Update: April 2, 2020: The House Financial Services Committee released a document April 1 with answers to frequently asked questions regarding financial services provisions of the Coronavirus Aid, Relief and Economic Security Act (CARES Act) that became law March 27. The document provides "additional information for consumers, renters, homeowners, small business owners, investors and others who may have questions about how the CARES Act will benefit them," the committee said in a statement.
Dive Brief:
- President Donald Trump March 27 signed a bill approving a $2 trillion new coronavirus relief package. After days of negotiation, the House approved the bipartisan legislation — the largest stimulus in U.S. history. The Coronavirus Aid, Relief, and Economic Security Act (CARES Act) provides small businesses and nonprofits with 500 or fewer employees almost $350 billion in partially forgivable loans. The bill will supply "$500 billion in support for hard-hit industries," Trump said, "with a ban on corporate stock buybacks."
- The legislation also included relief for individuals. Couples who earn up to $150,000 will receive $2,400, and individuals earning up to $75,000 will receive $1,200, the White House said. Both categories will receive additional $500 for each child. Those who earn more may receive smaller payments. The payments will phase out for those earning more than $75,000 ($112,500 for head of household filers and $150,000 for married couples filing joint tax returns).

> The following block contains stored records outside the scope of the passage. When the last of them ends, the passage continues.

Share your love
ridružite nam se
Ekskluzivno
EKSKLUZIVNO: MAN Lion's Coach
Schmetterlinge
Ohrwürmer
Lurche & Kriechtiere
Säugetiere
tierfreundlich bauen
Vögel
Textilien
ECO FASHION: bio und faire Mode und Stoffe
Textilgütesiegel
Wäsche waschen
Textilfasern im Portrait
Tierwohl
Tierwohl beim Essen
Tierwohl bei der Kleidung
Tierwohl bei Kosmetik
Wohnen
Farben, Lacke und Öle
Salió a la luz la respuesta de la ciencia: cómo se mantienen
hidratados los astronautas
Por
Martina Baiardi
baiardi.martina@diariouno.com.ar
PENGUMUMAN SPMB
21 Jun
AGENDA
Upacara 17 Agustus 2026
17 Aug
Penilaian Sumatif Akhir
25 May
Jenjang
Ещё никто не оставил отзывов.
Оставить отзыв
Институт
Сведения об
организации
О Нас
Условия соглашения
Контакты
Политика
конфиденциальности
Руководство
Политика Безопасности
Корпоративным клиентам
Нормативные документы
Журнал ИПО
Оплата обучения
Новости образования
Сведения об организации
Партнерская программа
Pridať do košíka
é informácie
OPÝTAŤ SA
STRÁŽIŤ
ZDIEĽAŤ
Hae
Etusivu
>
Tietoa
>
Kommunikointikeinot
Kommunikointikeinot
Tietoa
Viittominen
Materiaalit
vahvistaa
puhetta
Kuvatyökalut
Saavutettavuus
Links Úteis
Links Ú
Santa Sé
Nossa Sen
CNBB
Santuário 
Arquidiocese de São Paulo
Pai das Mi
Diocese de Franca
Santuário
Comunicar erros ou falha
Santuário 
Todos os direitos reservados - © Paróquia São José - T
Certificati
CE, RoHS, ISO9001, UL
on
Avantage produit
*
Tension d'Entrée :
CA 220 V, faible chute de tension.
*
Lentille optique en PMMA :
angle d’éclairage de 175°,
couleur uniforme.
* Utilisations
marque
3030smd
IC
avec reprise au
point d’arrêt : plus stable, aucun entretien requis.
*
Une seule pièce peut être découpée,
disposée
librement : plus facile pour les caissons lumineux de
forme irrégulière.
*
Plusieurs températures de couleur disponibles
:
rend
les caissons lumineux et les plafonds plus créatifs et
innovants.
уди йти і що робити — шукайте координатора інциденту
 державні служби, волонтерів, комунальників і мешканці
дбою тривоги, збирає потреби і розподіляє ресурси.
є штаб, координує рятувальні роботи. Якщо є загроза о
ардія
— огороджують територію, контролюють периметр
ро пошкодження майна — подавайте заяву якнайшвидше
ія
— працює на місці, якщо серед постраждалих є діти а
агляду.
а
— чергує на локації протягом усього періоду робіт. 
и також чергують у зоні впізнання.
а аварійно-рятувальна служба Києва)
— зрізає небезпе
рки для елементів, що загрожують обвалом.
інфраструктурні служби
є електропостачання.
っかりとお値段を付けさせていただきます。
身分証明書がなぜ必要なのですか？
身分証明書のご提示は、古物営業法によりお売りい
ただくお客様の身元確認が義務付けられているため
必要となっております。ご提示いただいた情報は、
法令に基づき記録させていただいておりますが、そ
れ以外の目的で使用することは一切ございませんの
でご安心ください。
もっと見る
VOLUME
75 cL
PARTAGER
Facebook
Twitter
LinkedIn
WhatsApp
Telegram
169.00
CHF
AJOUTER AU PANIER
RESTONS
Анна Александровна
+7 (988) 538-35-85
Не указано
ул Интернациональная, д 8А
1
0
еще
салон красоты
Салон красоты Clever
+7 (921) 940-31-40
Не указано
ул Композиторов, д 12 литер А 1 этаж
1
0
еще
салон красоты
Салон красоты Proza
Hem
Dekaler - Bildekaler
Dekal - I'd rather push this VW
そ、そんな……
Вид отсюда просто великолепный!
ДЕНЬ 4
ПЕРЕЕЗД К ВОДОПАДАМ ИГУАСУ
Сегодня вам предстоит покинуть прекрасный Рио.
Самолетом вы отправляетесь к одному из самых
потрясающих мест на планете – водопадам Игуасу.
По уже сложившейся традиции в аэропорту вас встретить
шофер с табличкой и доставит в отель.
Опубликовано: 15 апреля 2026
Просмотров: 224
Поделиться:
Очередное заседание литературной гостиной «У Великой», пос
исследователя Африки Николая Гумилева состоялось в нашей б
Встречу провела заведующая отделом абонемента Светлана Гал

The White House said $100 billion will go toward the needs of healthcare providers and hospitals on "the front lines" of the pandemic.
- States will temporarily increase unemployment benefits defined as "the amount determined under the state law plus an additional amount of $600" per week to each recipient, according to the bill. States are encouraged to waive the typical one week waiting period and provide an additional 13 weeks of benefits, the White House said. A temporary pandemic unemployment assistance program will assist self-employed workers, freelancers and contractors who lost work.
Dive Insight:
The federal government’s response to the COVID-19 pandemic has included three aid packages so far. Trump first signed an emergency supplemental spending bill March 6 making available more than $7 billion in federal assistance to government health officials and to support the development of a vaccine. He also signed the Families First Coronavirus Response Act March 18, which expanded family and medical leave and guaranteed paid sick leave for certain U.S. workers.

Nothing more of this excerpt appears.